Are you one of the millions who get interrupted by the cell phone ring of others at work, in restaurants, events, churches, and even funerals? Now that you have been disturbed by the ring, the experience only gets worse as the person talks loud without excusing himself from the room. This situation is what we call noise pollution and a lack of cell phone courtesy.
To help create a less disturbing environment many public places have posted signs asking people to turn their cell phone to vibrate or off. Cell phone companies have tried to address the pollution by creating awareness of the problem and establishing July as National Cell Phone Courtesy Month.
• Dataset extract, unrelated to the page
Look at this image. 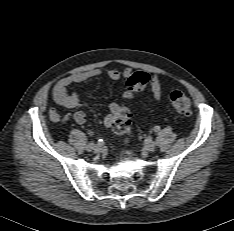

To be respectful of the people around you start practicing some basic cell phone do’s and don’ts. The following tips will help you become a courteous cell phone user and reduce the noise pollution:
- Meetings. While in your office, on a sales call, in a meeting, turn your ringer off. Let your voice mail take a message and schedule certain times where you’ll be checking messages.
- On Call. If you are required to be accessible at all times, place your phone on vibrate and put it in your pocket. When the phone rings you will feel it and not disturb the people around you.
- Expecting a Call. If you are meeting with people and expect an important call, let others know that you will be checking your phone and you may be interrupted. If the call comes in, excuse yourself from the room then return to the group promptly.
- Public Places. Be considerate of the people around you when you are in public places such as the grocery store, mall, airports, and restaurants. I know it sounds crazy, but you don’t have to be on your phone the entire time during dinner. Click To Tweet Keep your phone out of sight if you’re interacting with others. If you choose to answer the phone at any point, remove yourself from the majority of the people around you and keep the conversation to a minimum.
- Volume. Always remember to lower the volume of your voice when talking on your cell phone. If you’re in a noisy environment and feel you need to raise your voice, go outside or find a quiet place to take the call. Your conversation can be distracting to others and considered disrespectful.
- Avoid the Cellular Crutch. Sometimes, when in an uncomfortable situation, we rely on our phones to avoid answering questions or engaging with others. If you walk into an unfamiliar place, a restaurant, or even when you’re just waiting on someone…If you find yourself reaching for your phone, stop. Instead, take time to engage with people face-to-face. Grabbing your phone to use as a distraction (or crutch) will keep you from connecting with the world and events going on around you.
Loud rings, annoying jingles, and message alerts can be a major distraction everyone. Be alert to your surroundings and demonstrate sensitivity to others by choosing to place your phone on vibrate in appropriate situations. Cell phone courtesy is important, and failing to recognize it can have a negative impact on how you are perceived.